Introduction
While data may or may not be the new oil, it is the lifeblood of Machine Learning (ML); it is fundamentally impossible to have an ML project without it.
Regardless of how sophisticated the model architecture is, if the data is of poor quality, the results will be equally bad or worse – as the old saying goes, “garbage in, garbage out.”
While it may be tempting to think that all you need to do is follow the best practices for collecting data to train on, it is an unfortunate reality that even a model trained on pristine data will degrade and needs to be retrained.
Consequently, ML models must be closely monitored once they are put into production to ensure they still provide value. Specifically, ML models need to be monitored on two levels: resource level and performance level.
Resource Level
The resource level, being a traditional realm of DevOps, deals with a critical question: “Is the program running correctly in the production environment?”
What do we mean by “correctly?”
Put simply, we want to verify that CPU/GPU, RAM, network, and disk space usage is as expected.
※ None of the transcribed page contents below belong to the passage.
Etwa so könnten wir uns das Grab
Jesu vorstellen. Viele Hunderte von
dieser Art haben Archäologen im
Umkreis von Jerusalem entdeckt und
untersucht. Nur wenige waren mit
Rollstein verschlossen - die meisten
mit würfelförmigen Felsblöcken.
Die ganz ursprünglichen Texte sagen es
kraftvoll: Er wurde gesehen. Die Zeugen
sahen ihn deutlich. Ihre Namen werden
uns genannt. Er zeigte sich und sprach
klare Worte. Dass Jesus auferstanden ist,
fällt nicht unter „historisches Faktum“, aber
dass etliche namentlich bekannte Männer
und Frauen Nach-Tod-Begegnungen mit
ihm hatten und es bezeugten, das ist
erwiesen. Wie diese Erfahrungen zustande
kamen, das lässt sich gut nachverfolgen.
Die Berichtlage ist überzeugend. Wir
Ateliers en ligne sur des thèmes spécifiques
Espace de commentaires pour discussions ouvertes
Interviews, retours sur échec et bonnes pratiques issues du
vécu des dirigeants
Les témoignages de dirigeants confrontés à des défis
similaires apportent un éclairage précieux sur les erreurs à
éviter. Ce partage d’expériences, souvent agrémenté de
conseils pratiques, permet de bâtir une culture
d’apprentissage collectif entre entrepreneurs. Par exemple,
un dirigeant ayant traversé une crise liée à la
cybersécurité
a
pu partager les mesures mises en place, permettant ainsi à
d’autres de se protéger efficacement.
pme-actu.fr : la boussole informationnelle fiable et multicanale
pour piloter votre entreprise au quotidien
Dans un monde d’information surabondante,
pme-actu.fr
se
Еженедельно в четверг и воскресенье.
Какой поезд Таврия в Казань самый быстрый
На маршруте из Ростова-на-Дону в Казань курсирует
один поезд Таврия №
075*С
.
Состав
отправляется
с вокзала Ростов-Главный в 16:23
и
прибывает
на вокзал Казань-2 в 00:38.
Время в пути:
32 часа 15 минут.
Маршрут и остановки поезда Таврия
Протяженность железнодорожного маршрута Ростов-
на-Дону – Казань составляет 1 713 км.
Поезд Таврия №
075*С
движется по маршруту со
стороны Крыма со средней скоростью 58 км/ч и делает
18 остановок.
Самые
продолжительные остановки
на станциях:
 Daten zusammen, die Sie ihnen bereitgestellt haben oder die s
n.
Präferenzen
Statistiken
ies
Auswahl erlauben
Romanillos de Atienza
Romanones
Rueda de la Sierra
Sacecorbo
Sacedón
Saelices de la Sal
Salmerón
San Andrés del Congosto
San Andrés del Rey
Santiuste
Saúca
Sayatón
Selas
We need to analyze latency by asking if the requests are being processed at the expected rate.

(Source)
While those working in DevOps would stop there and only worry about pushing updates whenever there is a need to squash a bug or release a new feature, those in MLOps need to monitor the model on an additional level which is the…
Performance Level
Once we confirm the model is running in production, we need to monitor its performance in production.
How do we do that?
We can use ML monitoring tools to answer a fundamental question: “Is the model performing as well in production as it did predeployment on your key metrics?”
If the answer is “Yes,” then great! Move on to the next item on your to-do list.
If it’s “No,” the next question is, “What could be causing this drop in performance?”
Given that we are talking about MLOps, the issue is almost certain to be found in the quality of the data used to make predictions and generalizations..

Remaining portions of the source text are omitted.